= Information supplied =
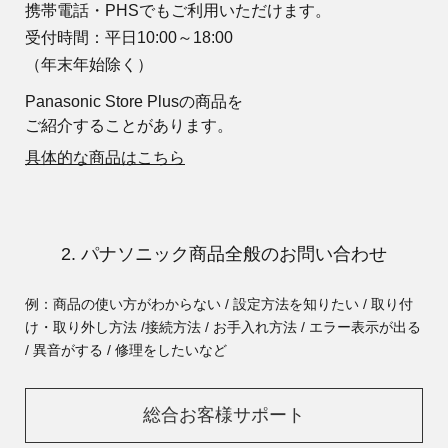
携帯電話・PHSでもご利用いただけます。
受付時間：平日10:00～18:00
（年末年始除く）
Panasonic Store Plusの商品を
ご紹介することがあります。
具体的な商品はこちら
2. パナソニック商品全般のお問い合わせ
例：商品の使い方がわからない / 設定方法を知りたい / 取り付
け・取り外し方法 /
接続方法 / お手入れ方法 / エラー表示が出る
/ 異音がする / 修理をしたいなど
総合お客様サポート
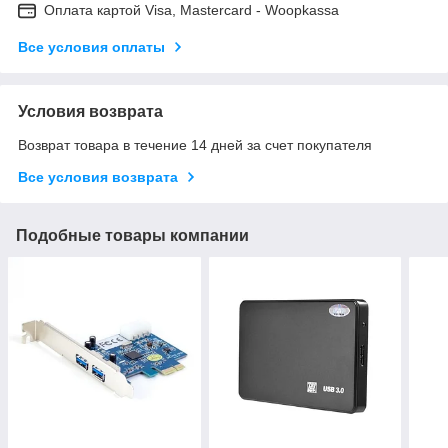
Оплата картой Visa, Mastercard - Woopkassa
Все условия оплаты
Условия возврата
Возврат товара в течение 14 дней за счет покупателя
Все условия возврата
Подобные товары компании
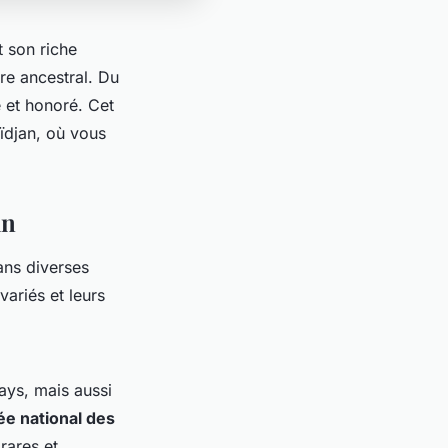
 son riche
re ancestral. Du
é et honoré. Cet
djan, où vous
an
ans diverses
variés et leurs
pays, mais aussi
e national des
rares et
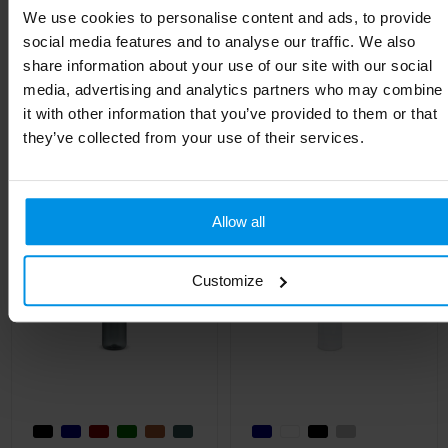
We use cookies to personalise content and ads, to provide
Hoogte
25.3 cm
social media features and to analyse our traffic. We also
share information about your use of our site with our social
media, advertising and analytics partners who may combine
it with other information that you’ve provided to them or that
Gerelateerde producten
they’ve collected from your use of their services.
Allow all
Customize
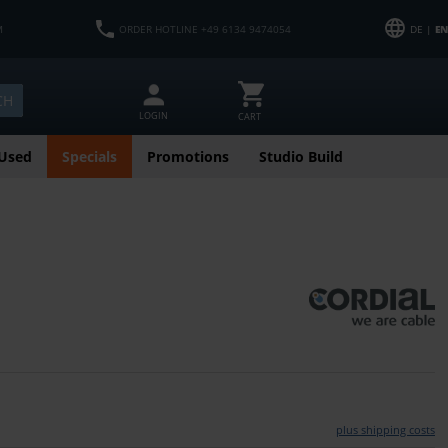
M
ORDER HOTLINE +49 6134 9474054
DE |
EN
CH
LOGIN
CART
Used
Specials
Promotions
Studio Build
plus shipping costs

= What this task involves =
Copy the data verbatim, skipping any image it holds.

= Solved problem =
携帯電話・PHSでもご利用いただけます。
受付時間：平日10:00～18:00
（年末年始除く）
Panasonic Store Plusの商品を
ご紹介することがあります。
具体的な商品はこちら
2. パナソニック商品全般のお問い合わせ
例：商品の使い方がわからない / 設定方法を知りたい / 取り付
け・取り外し方法 /
接続方法 / お手入れ方法 / エラー表示が出る
/ 異音がする / 修理をしたいなど
総合お客様サポート
Оплата картой Visa, Mastercard - Woopkassa
Все условия оплаты
Условия возврата
Возврат товара в течение 14 дней за счет покупателя
Все условия возврата
Подобные товары компании
 son riche
re ancestral. Du
é et honoré. Cet
djan, où vous
an
ans diverses
variés et leurs
pays, mais aussi
e national des
rares et
We use cookies to personalise content and ads, to provide
Hoogte
25.3 cm
social media features and to analyse our traffic. We also
share information about your use of our site with our social
media, advertising and analytics partners who may combine
it with other information that you’ve provided to them or that
Gerelateerde producten
they’ve collected from your use of their services.
Allow all
Customize
M
ORDER HOTLINE +49 6134 9474054
DE |
EN
CH
LOGIN
CART
Used
Specials
Promotions
Studio Build
plus shipping costs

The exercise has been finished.